For this reason, Christmas day is a quiet affair in our house. Nobody comes around, and we don’t go out. It’s just us and our cats, no pressure, just relaxation. We always make an effort to see other people during the festive season, but we spend Christmas day alone, recharging, enjoying our little family and our peaceful home. I learned a long time ago that I have to be firm when it comes to my health, whether that’s physical or mental, and sometimes you have to put yourself first.
For many, holidays like this are full of stress and drama. We force ourselves to be pleasant to family members we don’t like, we get ourselves into debt trying to buy everyone a present, and we try so hard to live up to the expectations of others. We forget about ourselves, what we need, and what makes us happy. I decided a few years ago that my favorite holiday would be spent the way I want to spend it. I love seeing distant friends, getting together around a table and catching up. I enjoy spending time with family, and going out for walks, enjoying the lights and decorations.

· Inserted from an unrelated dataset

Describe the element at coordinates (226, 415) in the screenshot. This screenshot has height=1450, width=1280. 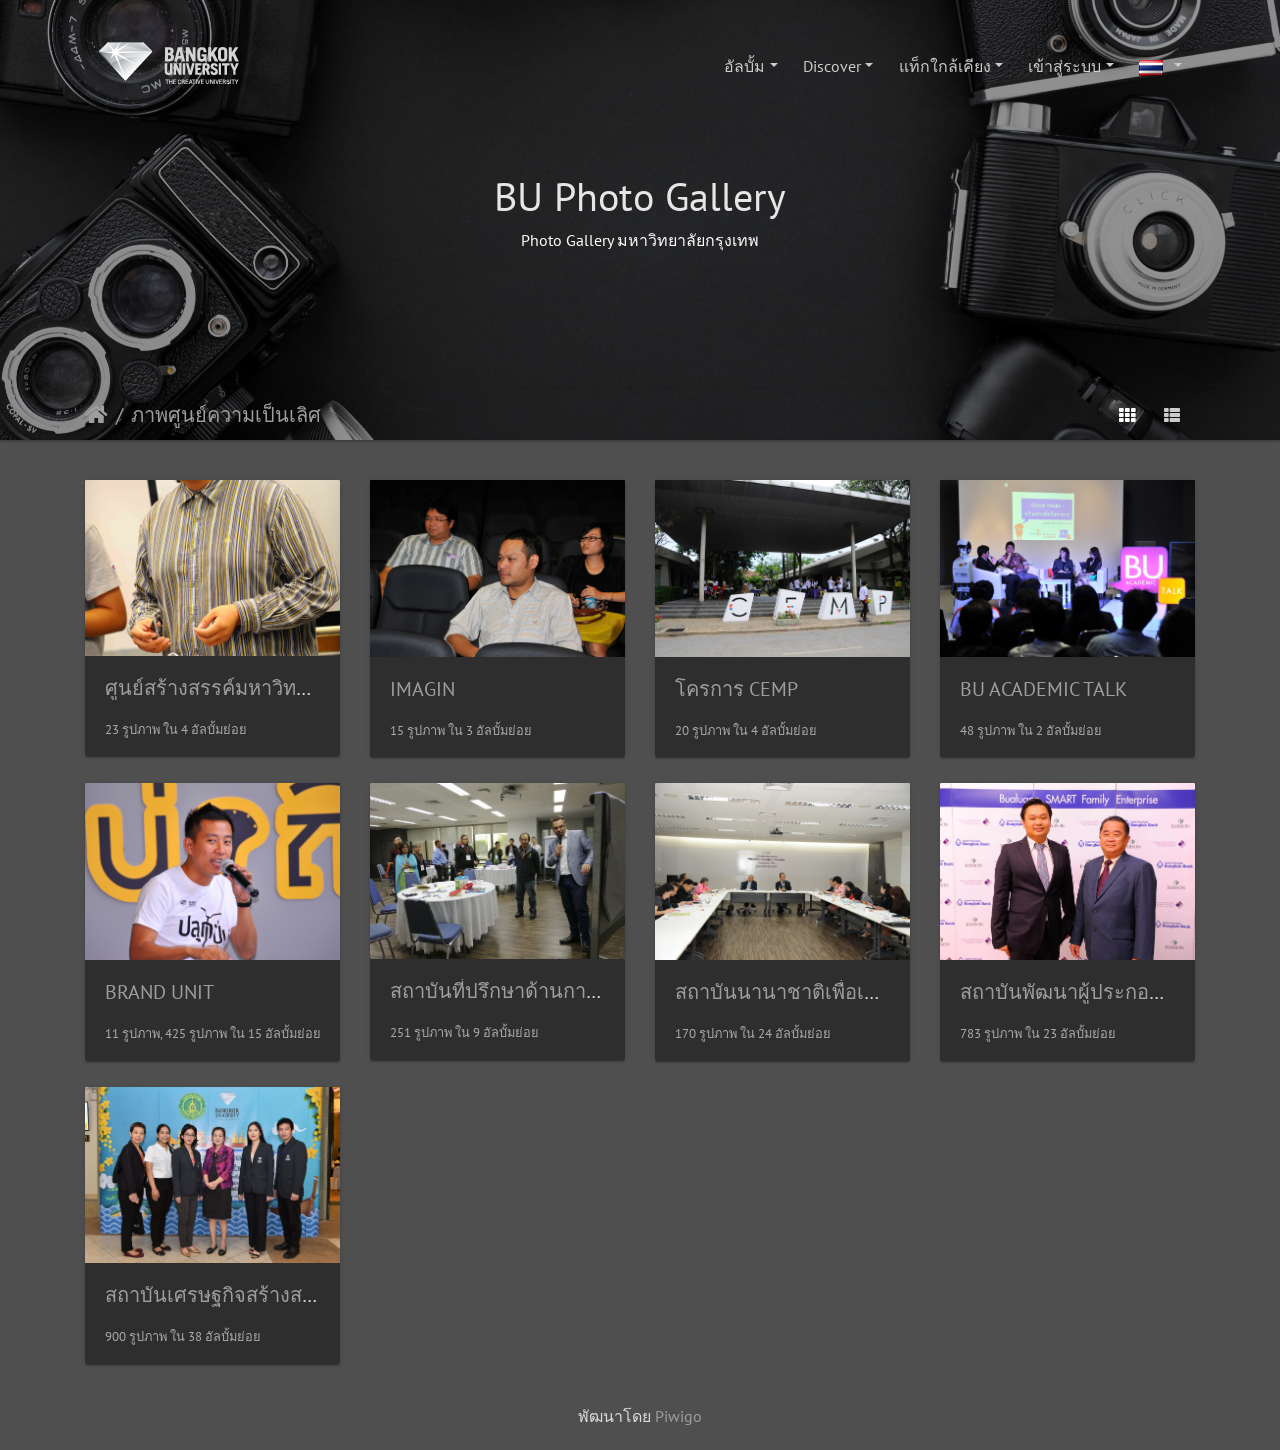 I see `ภาพศูนย์ความเป็นเลิศ` at that location. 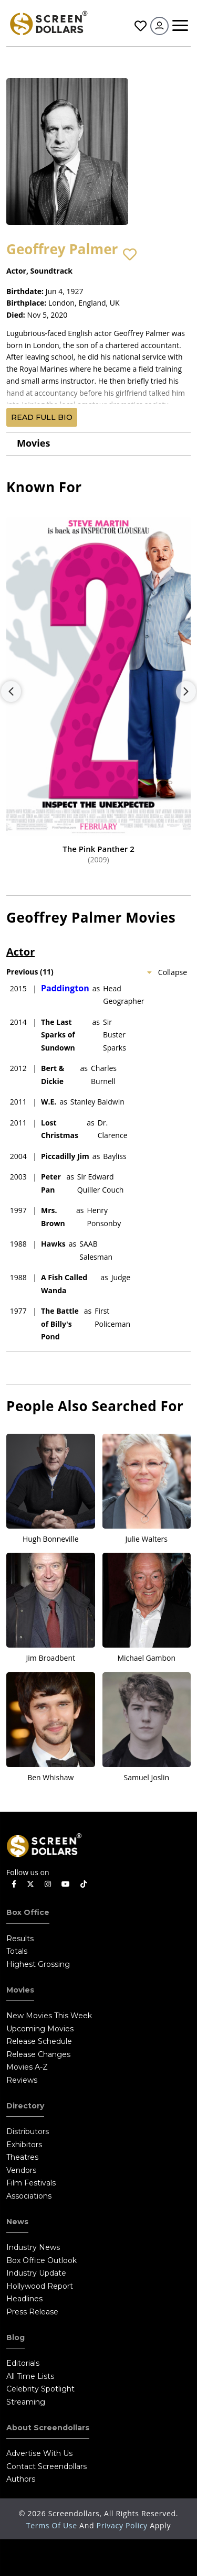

This year, we’ve decided that we don’t want presents. We’re saving to buy a house, so close friends and family are welcome to contribute to that, but we’d rather people saved their money and joined us for a drink or a meal, and spend time rather than money. It’s easy for me to buy a bunch of rubbish on Amazon, get them to gift wrap it and ship it straight to them. It takes money, but not effort, and I’m more interested in the latter. “It’s the thought that counts,” is our motto this year. So I think we should all take a moment, whether we live with a chronic illness or not, and appreciate the time people give us during this holiday season because sometimes, it can be the greatest gift they can give.